If the BJP ruled India over six years, it was precisely due to the impression it created among the country’s youth, middle class, and nationalistic Indians that it was committed to be a party with a difference. The BJP was supposed to provide alternatives to the narrow, partisan and populist views. But these days, the BJP supports or opposes issues purely as opportunistically as anyone else. It does not provide any alternate visions. Its attitude on caste-based reservations in jobs and education, women reservations in legislatures, restructuring of states and economic reforms hardly inspire any confidence. On all these issues its leaders look as pedestrian and pathetic as others.
Take for instance, its recent policies on Indian nuclear policy. Traditionally speaking, the BJP has been a great votary of nuclear power, both in its civilian and military dimensions. In fact, it made history when in 1998, Prime Minister Atal Behari Vajpayee, the BJP’s tallest leader so far, declared India as a nuclear weapon power through Pokhran II nuclear explosions. And it is the same Vajpayee government which not only succeeded in damage-controlling the subsequent international uproar but also in preparing grounds for the path-braking civilian nuclear deal with the United States.

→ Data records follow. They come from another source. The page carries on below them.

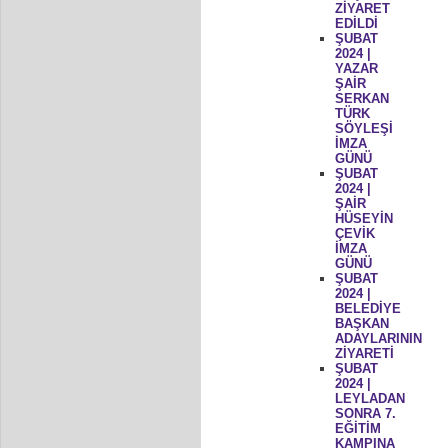
ZİYARET
EDİLDİ
ŞUBAT
2024 |
YAZAR
ŞAİR
SERKAN
TÜRK
SÖYLEŞİ
İMZA
GÜNÜ
ŞUBAT
2024 |
ŞAİR
HÜSEYİN
ÇEVİK
İMZA
GÜNÜ
ŞUBAT
2024 |
BELEDİYE
BAŞKAN
ADAYLARININ
ZİYARETİ
ŞUBAT
2024 |
LEYLADAN
SONRA 7.
EĞİTİM
KAMPINA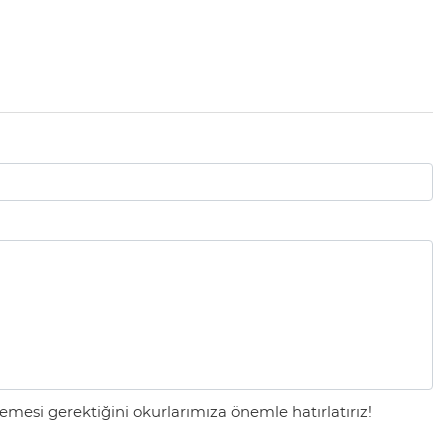
mesi gerektiğini okurlarımıza önemle hatırlatırız!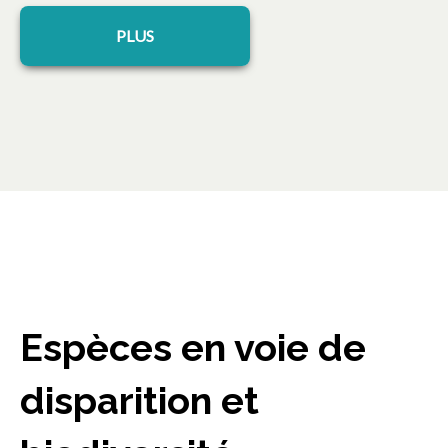
PLUS
Espèces en voie de
disparition et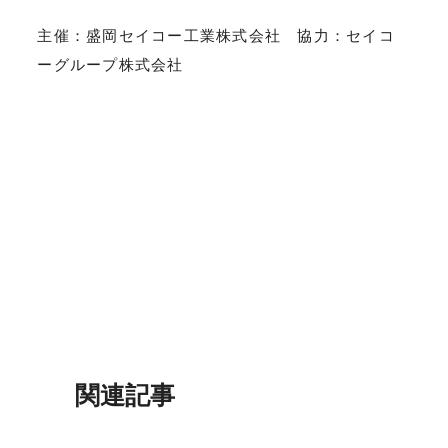
主催：盛岡セイコー工業株式会社 協力：セイコ
ーグループ株式会社
関連記事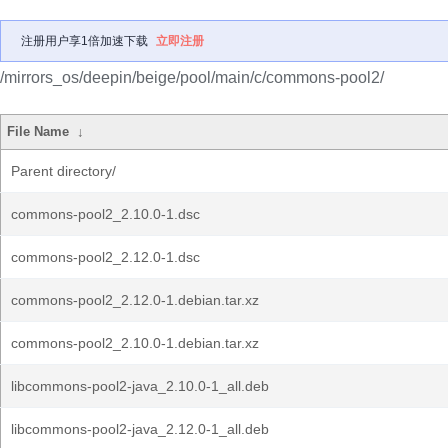
注册用户享1倍加速下载
立即注册
/mirrors_os/deepin/beige/pool/main/c/commons-pool2/
File Name
↓
Parent directory/
commons-pool2_2.10.0-1.dsc
commons-pool2_2.12.0-1.dsc
commons-pool2_2.12.0-1.debian.tar.xz
commons-pool2_2.10.0-1.debian.tar.xz
libcommons-pool2-java_2.10.0-1_all.deb
libcommons-pool2-java_2.12.0-1_all.deb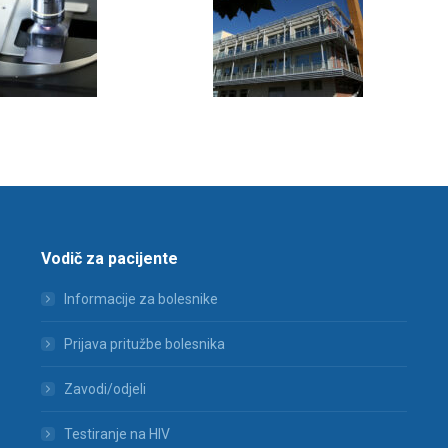
Vodič za pacijente
Informacije za bolesnike
Prijava pritužbe bolesnika
Zavodi/odjeli
Testiranje na HIV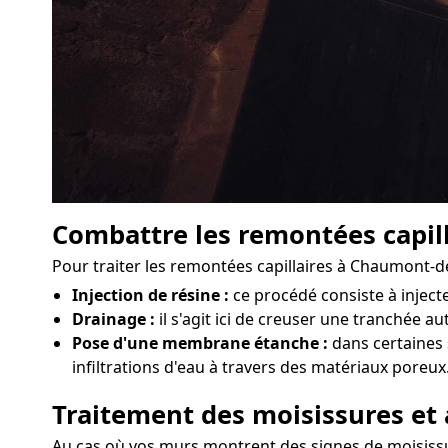
Combattre les remontées capill
Pour traiter les remontées capillaires à Chaumont-d
Injection de résine :
ce procédé consiste à injec
Drainage :
il s'agit ici de creuser une tranchée a
Pose d'une membrane étanche :
dans certaines 
infiltrations d'eau à travers des matériaux poreux
Traitement des moisissures et 
Au cas où vos murs montrent des signes de moisissure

History will say at a later date how much damage the BJP caused to its own fortune when following the party’s defeat in the 2004 polls and the deterioration of Vajpayee’s health (resulting in his virtual sanyas from active politics), the party virtually disowned its own achievements in the nuclear field. It alienated considerably its strong middle class and nationalistic supporters when it mindlessly opposed the Manmohan Singh government on the Indo-US civilian nuclear deal, despite Singh openly saying that he was just taking the process started by Vajpayee to the logical conclusion.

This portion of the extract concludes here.